Oil & Gas UK, representing UK’s offshore industry, published its Economic Report 2018, warning the sector is at a crossroads: From the one hand, the report reveals an improved landscape for the sector, with reduced costs, competitive fiscal terms, improved operational performance and more stable oil and gas prices, but, on the other hand, a record low drilling activity and a potentially damaging supply chain squeeze.
This was remarked by Oil & Gas UK Chief Executive Deirdre Michie, speaking to an audience of industry leaders today. Deirdre Michie said the Economic Report 2018 shows investment conditions remain key to the long-term future of the UK offshore oil and gas industry.
Key findings
- Operating costs have halved and are now being sustained at around $15/boe
- Production is on track to be 20 percent higher than 2014
- More major new projects have been sanctioned by Exploration and Production (E&P) companies so far this year than the last 2 years combined
Industry is emerging from one of the most testing downturns in its history. However, the steps that have been taken by industry, government and the regulator have delivered tangible results. The UK Continental Shelf is a more attractive investment proposition – our challenge now is to take advantage of this.

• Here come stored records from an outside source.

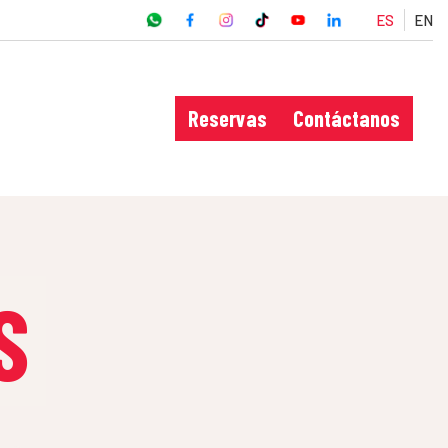
ES
EN
Reservas
Contáctanos
S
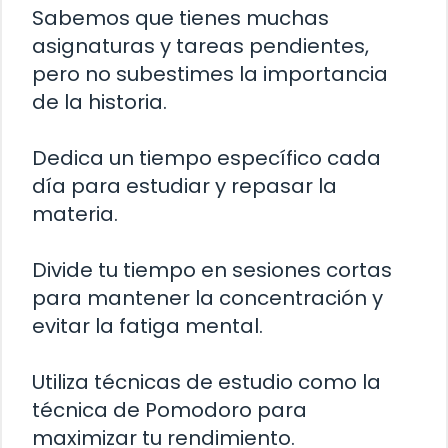
Sabemos que tienes muchas
asignaturas y tareas pendientes,
pero no subestimes la importancia
de la historia.
Dedica un tiempo específico cada
día para estudiar y repasar la
materia.
Divide tu tiempo en sesiones cortas
para mantener la concentración y
evitar la fatiga mental.
Utiliza técnicas de estudio como la
técnica de Pomodoro para
maximizar tu rendimiento.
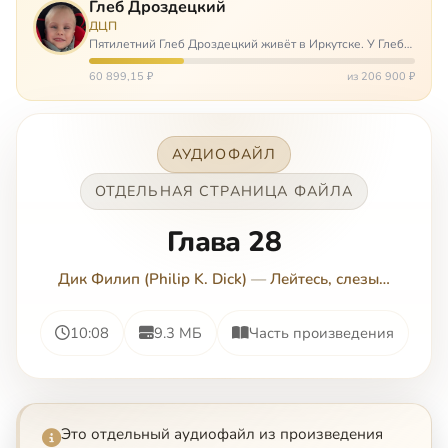
Глеб Дроздецкий
ДЦП
Пятилетний Глеб Дроздецкий живёт в Иркутске. У Глеба
ДЦП из-за перенесённого в младенчестве менингита,
но его положение осложняется эпилепсией, с которой
60 899,15 ₽
из 206 900 ₽
долгое время была невозмож…
АУДИОФАЙЛ
ОТДЕЛЬНАЯ СТРАНИЦА ФАЙЛА
Глава 28
Дик Филип (Philip K. Dick)
—
Лейтесь, слезы…
10:08
9.3 МБ
Часть произведения
Это отдельный аудиофайл из произведения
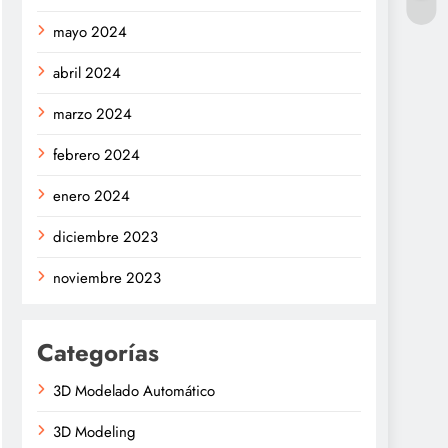
mayo 2024
abril 2024
marzo 2024
febrero 2024
enero 2024
diciembre 2023
noviembre 2023
Categorías
3D Modelado Automático
3D Modeling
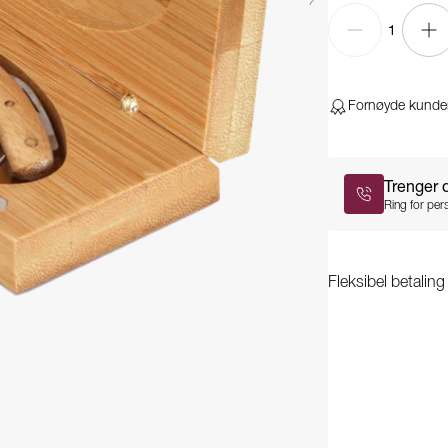
1
Fornøyde kunde
Trenger 
Ring for pers
Fleksibel betalin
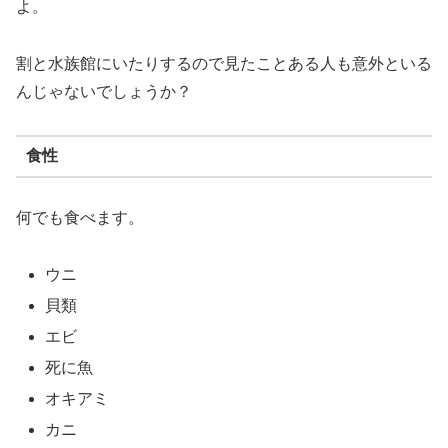
よ。
割と水族館にいたりするので見たことある人も意外といる
んじゃないでしょうか？
食性
何でも食べます。
ウニ
貝類
エビ
死に魚
オキアミ
カニ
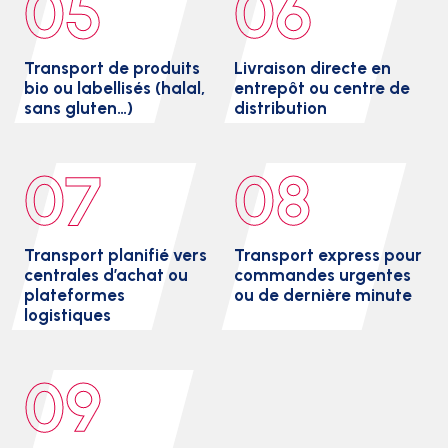
05
06
Transport de produits
Livraison directe en
bio ou labellisés (halal,
entrepôt ou centre de
sans gluten…)
distribution
07
08
Transport planifié vers
Transport express pour
centrales d’achat ou
commandes urgentes
plateformes
ou de dernière minute
logistiques
09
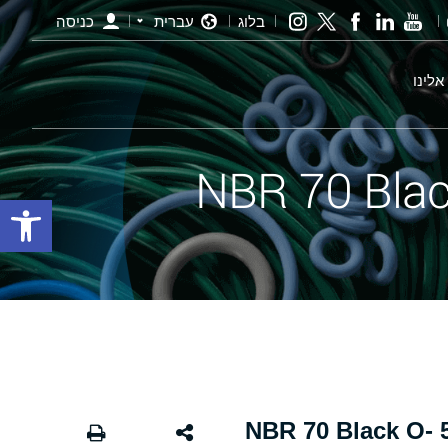
בלוג
עברית
כניסה
אלינו
פתח סרגל
אורינג שחור - 368.00×5.00 NBR 70 Black O-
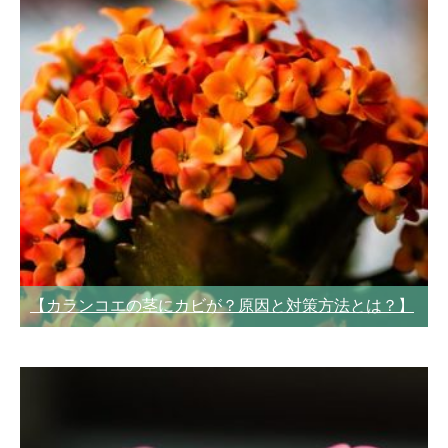
【カランコエの茎にカビが？原因と対策方法とは？】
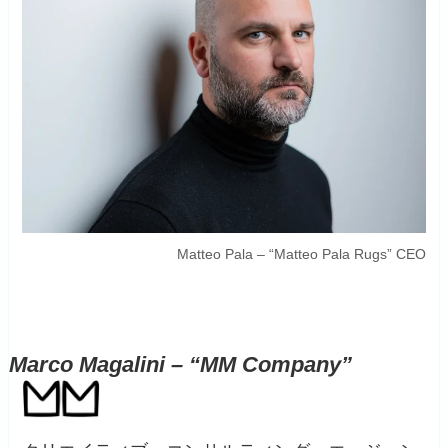
Matteo Pala – “Matteo Pala Rugs” CEO
Marco Magalini – “MM Company”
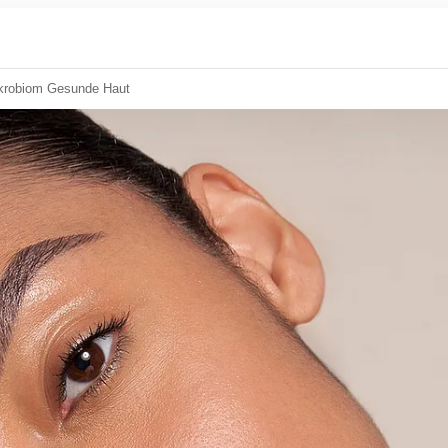
krobiom Gesunde Haut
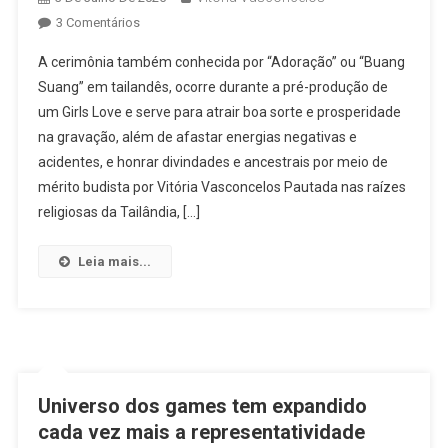
Em
3 Comentários
Prática
A cerimônia também conhecida por “Adoração” ou “Buang
De
Suang” em tailandês, ocorre durante a pré-produção de
Worship
um Girls Love e serve para atrair boa sorte e prosperidade
Ceremony
na gravação, além de afastar energias negativas e
Se
Torna
acidentes, e honrar divindades e ancestrais por meio de
Cada
mérito budista por Vitória Vasconcelos Pautada nas raízes
Vez
religiosas da Tailândia, […]
Mais
Conhecida
Leia mais...
Ao
Preceder
Gravações
De
GLs
Universo dos games tem expandido
cada vez mais a representatividade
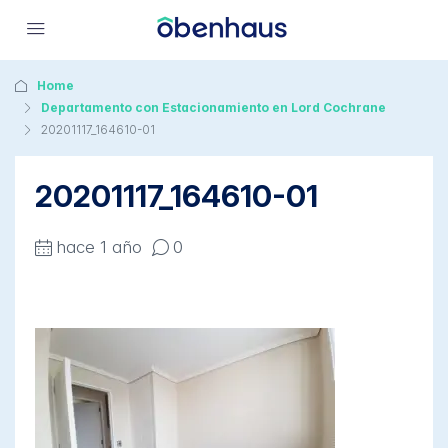
Home
Departamento con Estacionamiento en Lord Cochrane
20201117_164610-01
20201117_164610-01
hace 1 año
0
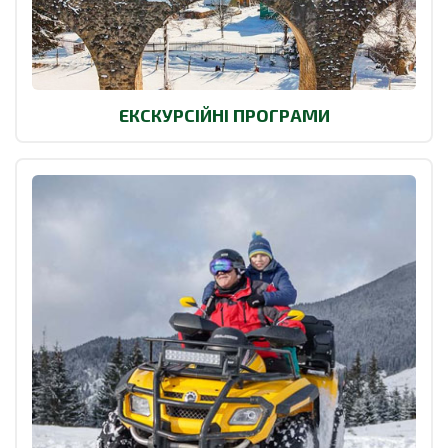
ЕКСКУРСІЙНІ ПРОГРАМИ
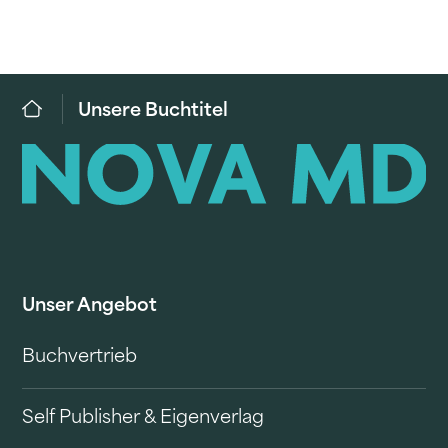
Unsere Buchtitel
Unser Angebot
Buchvertrieb
Self Publisher & Eigenverlag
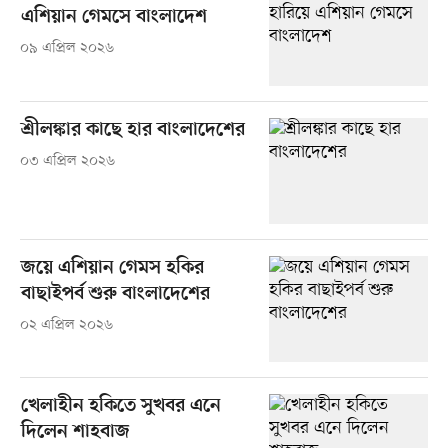
এশিয়ান গেমসে বাংলাদেশ
০৯ এপ্রিল ২০২৬
শ্রীলঙ্কার কাছে হার বাংলাদেশের
০৩ এপ্রিল ২০২৬
জয়ে এশিয়ান গেমস হকির
বাছাইপর্ব শুরু বাংলাদেশের
০২ এপ্রিল ২০২৬
খেলাহীন হকিতে সুখবর এনে
দিলেন শাহবাজ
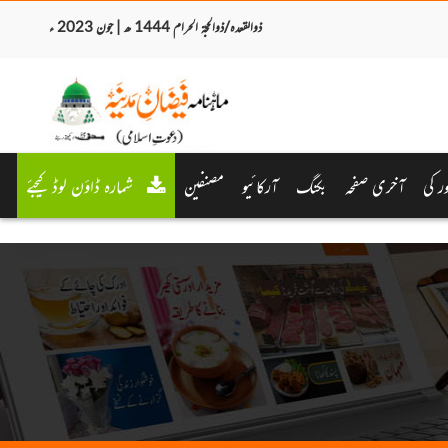
ذوالقعدہ/ذوالحجۃ الحرام 1444 ھ | جون 2023 ء
 کی
آخری صفحہ
بکنگ
آرکائیو
مصنفین
شمارہ ڈاؤن لوڈ کیجئے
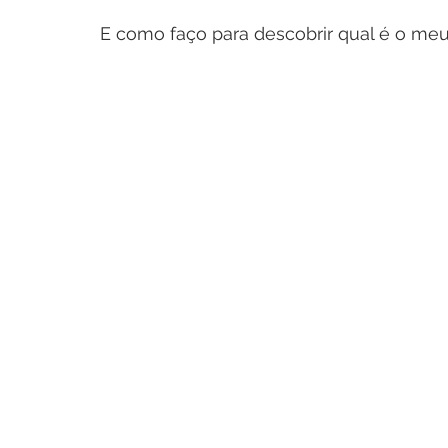
E como faço para descobrir qual é o meu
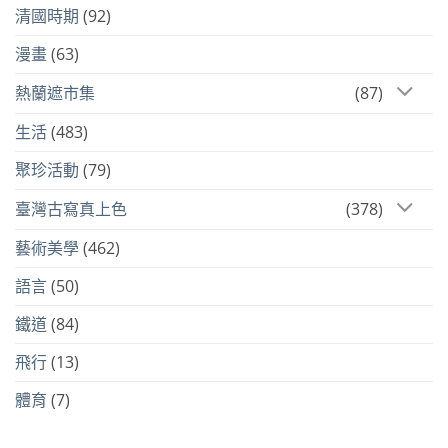
清國時期
(92)
漫畫
(63)
熱蘭遮市集
(87)
生活
(483)
聚珍活動
(79)
臺灣古寫真上色
(378)
藝術美學
(462)
語言
(50)
鐵道
(84)
飛行
(13)
體育
(7)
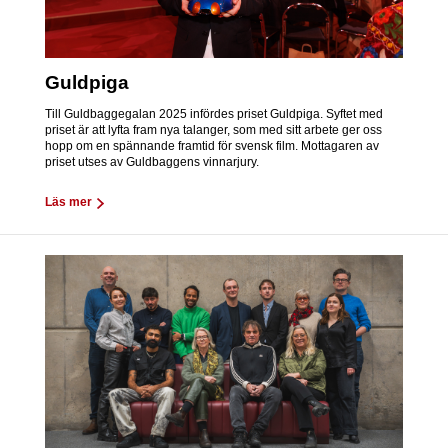
Guldpiga
Till Guldbaggegalan 2025 infördes priset Guldpiga. Syftet med
priset är att lyfta fram nya talanger, som med sitt arbete ger oss
hopp om en spännande framtid för svensk film. Mottagaren av
priset utses av Guldbaggens vinnarjury.
Läs mer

However, this recovery is yet to be felt across the whole of the sector, with the report noting:
- Four exploration wells were spudded in the first eight months of the year – and even with more wells to come, total exploration activity this year expected to be the lowest since 1965. The capacity of the supply chain has been reduced in recent years, as revenues and margins continue to be squeezed.
- By 2021 there could be capacity constraints emerging across the supply chain, as a result of the reductions in recent years and an expected increase in new development activity at home and abroad. The constraints are expected to be felt most across drilling and wells services and within engineering and subsea sectors.
We have to drive an increase in activity while continuing to find and implement even more efficient ways of working which support the health of supply chain companies whilst also keeping costs under control….Choosing the correct direction of travel is critical to securing our ambition for the future, outlined in Vision 2035.
The sector deal is a further important step in delivering this vision. Essential for security of energy supply, supporting hundreds of thousands of skilled jobs and contributing billions to the economy, this is a vital industry. As our Economic Report shows, with the right stewardship across the industry, it will continue to play a leading role for many decades to come.